### SUPPLIED RECORDS
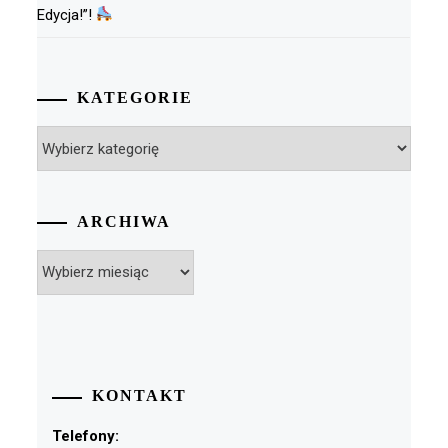
Edycja!”!
KATEGORIE
Kategorie
ARCHIWA
Archiwa
KONTAKT
Telefony:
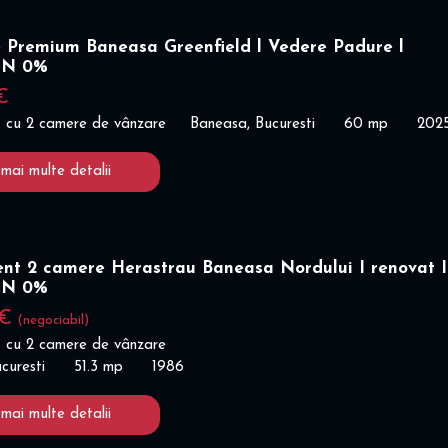
 Premium Baneasa Greenfield l Vedere Padure l
ON 0%
€
 cu 2 camere de vânzare
Baneasa, Bucuresti
60 mp
202
 mai multe detalii
nt 2 camere Herastrau Baneasa Nordului I renovat I
ON 0%
 €
(negociabil)
 cu 2 camere de vânzare
curesti
51.3 mp
1986
 mai multe detalii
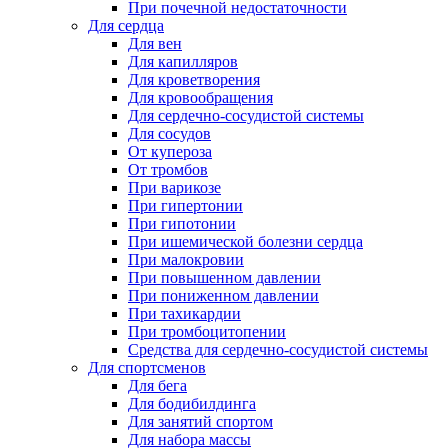
При почечной недостаточности
Для сердца
Для вен
Для капилляров
Для кроветворения
Для кровообращения
Для сердечно-сосудистой системы
Для сосудов
От купероза
От тромбов
При варикозе
При гипертонии
При гипотонии
При ишемической болезни сердца
При малокровии
При повышенном давлении
При пониженном давлении
При тахикардии
При тромбоцитопении
Средства для сердечно-сосудистой системы
Для спортсменов
Для бега
Для бодибилдинга
Для занятий спортом
Для набора массы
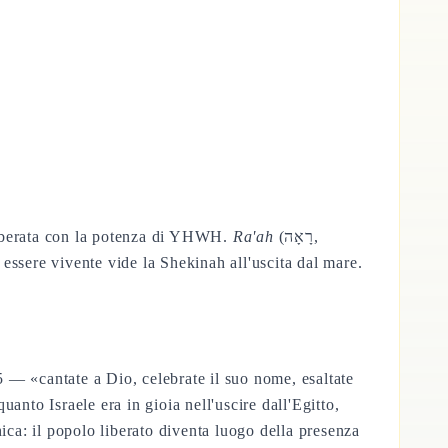
a deliberata con la potenza di YHWH.
Ra'ah
(רָאָה,
essere vivente vide la Shekinah all'uscita dal mare.
5 — «cantate a Dio, celebrate il suo nome, esaltate
anto Israele era in gioia nell'uscire dall'Egitto,
shica: il popolo liberato diventa luogo della presenza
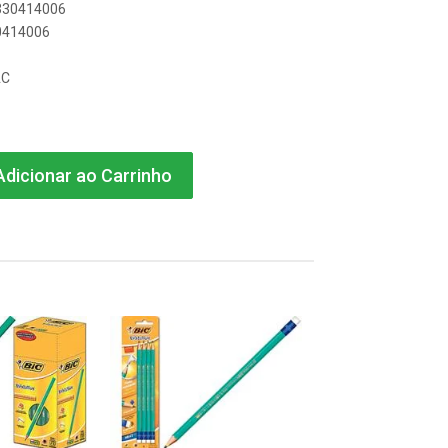
0330414006
30414006
AC
dicionar ao Carrinho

### WHAT YOU WILL DO
Give every entry again word for word; no images belong in the copy.

### SOLUTION TO THIS PROBLEM
Edycja!”!
KATEGORIE
Kategorie
ARCHIWA
Archiwa
KONTAKT
Telefony:
 Premium Baneasa Greenfield l Vedere Padure l
ON 0%
€
 cu 2 camere de vânzare
Baneasa, Bucuresti
60 mp
202
 mai multe detalii
nt 2 camere Herastrau Baneasa Nordului I renovat I
ON 0%
 €
(negociabil)
 cu 2 camere de vânzare
curesti
51.3 mp
1986
 mai multe detalii
При почечной недостаточности
Для сердца
Для вен
Для капилляров
Для кроветворения
Для кровообращения
Для сердечно-сосудистой системы
Для сосудов
От купероза
От тромбов
При варикозе
При гипертонии
При гипотонии
При ишемической болезни сердца
При малокровии
При повышенном давлении
При пониженном давлении
При тахикардии
При тромбоцитопении
Средства для сердечно-сосудистой системы
Для спортсменов
Для бега
Для бодибилдинга
Для занятий спортом
Для набора массы
a deliberata con la potenza di YHWH.
Ra'ah
(רָאָה,
essere vivente vide la Shekinah all'uscita dal mare.
5 — «cantate a Dio, celebrate il suo nome, esaltate
anto Israele era in gioia nell'uscire dall'Egitto,
shica: il popolo liberato diventa luogo della presenza
0330414006
30414006
AC
dicionar ao Carrinho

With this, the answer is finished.